Phase II: Overall Response Rate (ORR) per RECIST 1.1
Secondary outcome
Phase I: Best Overall response (BOR), Progressive Free Survival (PFS), Duration
of Response (DOR) per RECIST 1.1 and Overall Response Rate (ORR) and
Progressive Free Survival (PFS) per iRC
Phase II: Safety: Incidence and severity of (S)AEs, including changes in
laboratory parameters, vital signs and ECGs
Tolerability: Dose interruptions, reductions and dose intensity
Overall Response Rate (ORR), Best Overall response (BOR), Progressive Free
Survival (PFS), Duration of Response (DOR) per RECIST 1.1 Overall Response Rate
(ORR) and Progressive Free Survival (PFS) per iRC
Background summary
MBG453 is a high-affinity, ligand-blocking, humanized anti-TIM-3 IgG4 antibody
which blocks the binding of TIM-3 to Phosphatidylserine. MBG453 shows
functional activity.
PDR001 is a high-affinity, ligand-blocking, humanized anti-PD-1 IgG4 antibody
that blocks the binding of PD-L1 and PD-L2 to PD-1. PDR001 shows functional
activity.
This first-in-humans study with MBG453 (alone and in combination with PDR001)

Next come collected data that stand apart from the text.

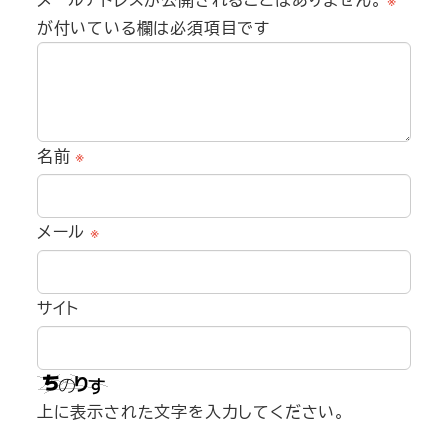
が付いている欄は必須項目です
名前
※
メール
※
サイト
上に表示された文字を入力してください。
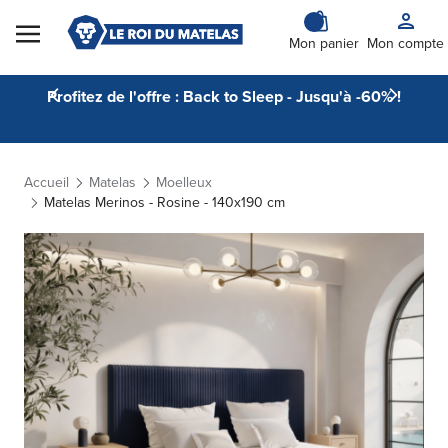
Skip to Content
Mon panier
Mon compte
Profitez de l'offre : Back to Sleep - Jusqu'à -60% !
Accueil
Matelas
Moelleux
Matelas Merinos - Rosine - 140x190 cm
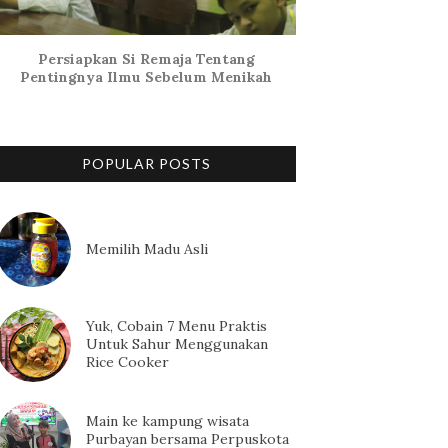
Persiapkan Si Remaja Tentang
Pentingnya Ilmu Sebelum Menikah
POPULAR POSTS
Memilih Madu Asli
Yuk, Cobain 7 Menu Praktis
Untuk Sahur Menggunakan
Rice Cooker
Main ke kampung wisata
Purbayan bersama Perpuskota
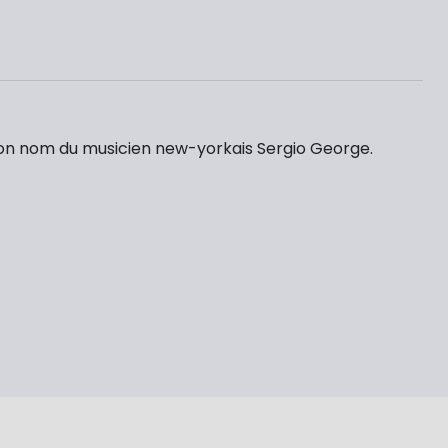
 son nom du musicien new-yorkais Sergio George.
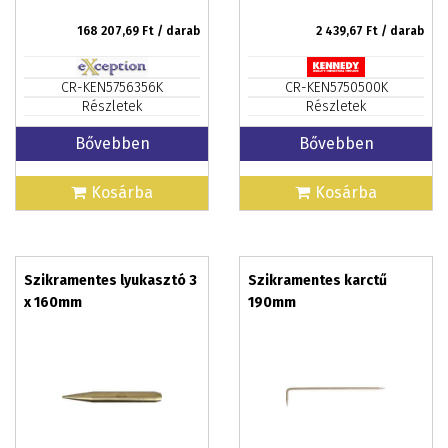
168 207,69
Ft / darab
2 439,67
Ft / darab
CR-KEN5756356K
CR-KEN5750500K
Részletek
Részletek
Bővebben
Bővebben
Kosárba
Kosárba
Szikramentes lyukasztó 3
Szikramentes karctű
x 160mm
190mm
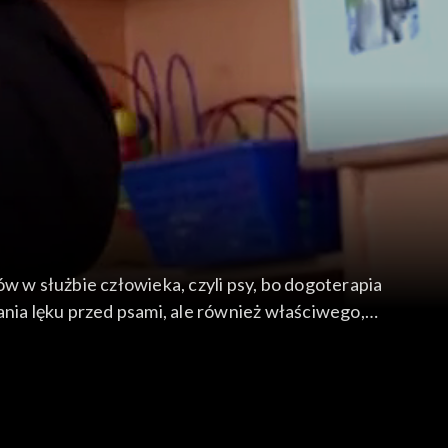
w w służbie człowieka, czyli psy, bo dogoterapia
ania lęku przed psami, ale również właściwego,
rzystać. Czy dzięki troskliwości właściciela i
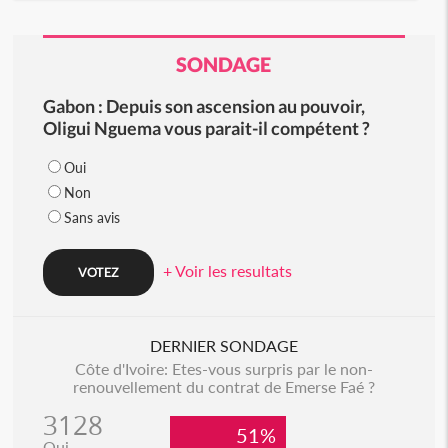
SONDAGE
Gabon : Depuis son ascension au pouvoir,
Oligui Nguema vous parait-il compétent ?
Oui
Non
Sans avis
+ Voir les resultats
DERNIER SONDAGE
Côte d'Ivoire: Etes-vous surpris par le non-
renouvellement du contrat de Emerse Faé ?
3128
51%
Oui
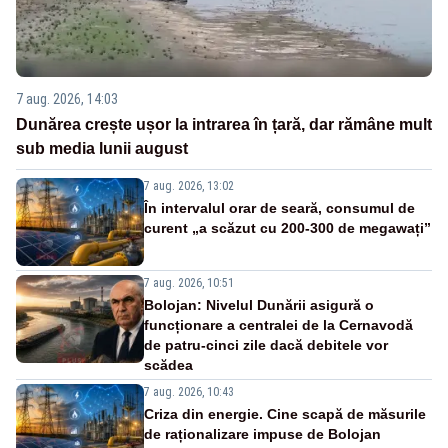
7 aug. 2026, 14:03
Dunărea crește ușor la intrarea în țară, dar rămâne mult
sub media lunii august
7 aug. 2026, 13:02
În intervalul orar de seară, consumul de
curent „a scăzut cu 200-300 de megawați”
7 aug. 2026, 10:51
Bolojan: Nivelul Dunării asigură o
funcționare a centralei de la Cernavodă
de patru-cinci zile dacă debitele vor
scădea
7 aug. 2026, 10:43
Criza din energie. Cine scapă de măsurile
de raționalizare impuse de Bolojan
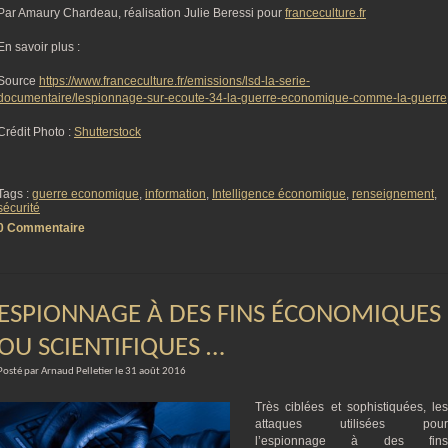
Par Amaury Chardeau, réalisation Julie Beressi pour
franceculture.fr
En savoir plus :
Source
https://www.franceculture.fr/emissions/lsd-la-serie-
documentaire/lespionnage-sur-ecoute-34-la-guerre-economique-comme-la-guerre
Crédit Photo :
Shutterstock
Tags :
guerre economique
,
information
,
Intelligence économique
,
renseignement
,
sécurité
0 Commentaire
ESPIONNAGE À DES FINS ÉCONOMIQUES
OU SCIENTIFIQUES …
Posté par Arnaud Pelletier le 31 août 2016
Très ciblées et sophistiquées, les
attaques utilisées pour
l’espionnage à des fins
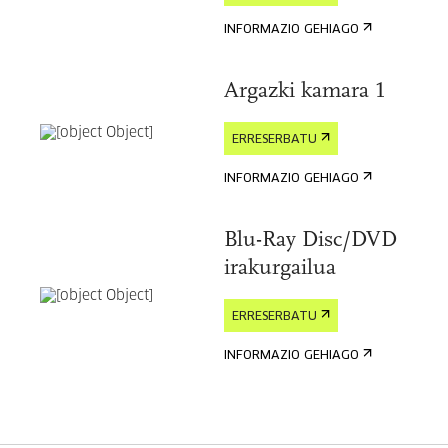
INFORMAZIO GEHIAGO
Argazki kamara 1
ERRESERBATU
INFORMAZIO GEHIAGO
Blu-Ray Disc/DVD
irakurgailua
ERRESERBATU
INFORMAZIO GEHIAGO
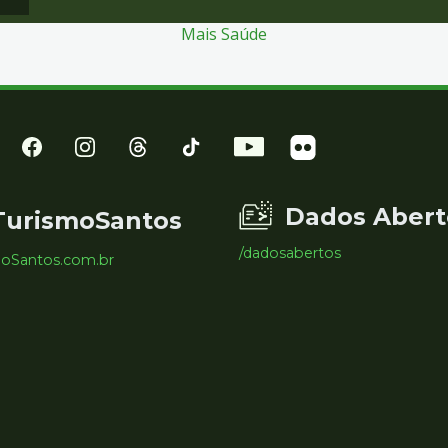
Mais Saúde
Dados Abert
TurismoSantos
/dadosabertos
moSantos.com.br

will characterize the safety, tolerability, pharmacokinetics, pharmacodynamics
and antitumor activity of MBG453 and MBG453 plus PDR001 administered i.v.
The first-in humans study with PDR001 is ongoing. In the first 6 patients no
DLTs, SAEs, dose reductions or dose interruptions during the first cycle of
treatment were seen.
The rationale for combining MBG453 with PDR001 is based on scientific evidence
in preclinical models. Several reports have shown that the cancer-induced
inhibitory modulation of T-cell activation is synergistically promoted by the
concurrent blockade of TIM-3 and PD-1.
Study objective
Primary:
Phase I:
- To characterize the safety and tolerability of MBG453 as a single agent and
in combination with PDR001 and to identify recommended doses for future
studies. To further investigate the safety and tolerability of different doses
of MBG453 alone or in combination with PDR001 during the dose ranging part.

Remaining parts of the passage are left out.